## DATA LISTING
-- -- --
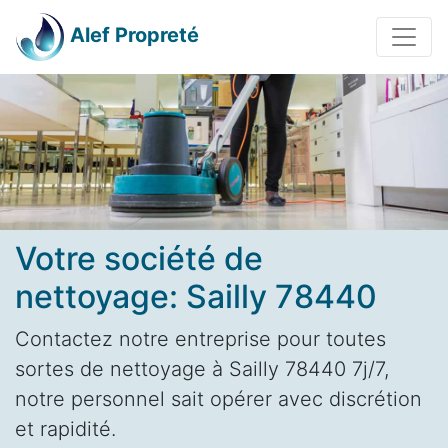
Alef Propreté
Votre société de
nettoyage: Sailly 78440
Contactez notre entreprise pour toutes
sortes de nettoyage à Sailly 78440 7j/7,
notre personnel sait opérer avec discrétion
et rapidité.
-- -- --
## EXERCISE INSTRUCTIONS
Go through the material above, and wherever a line holds the word "nettoyage", copy it.

## SOLUTION
nettoyage: Sailly 78440
sortes de nettoyage à Sailly 78440 7j/7,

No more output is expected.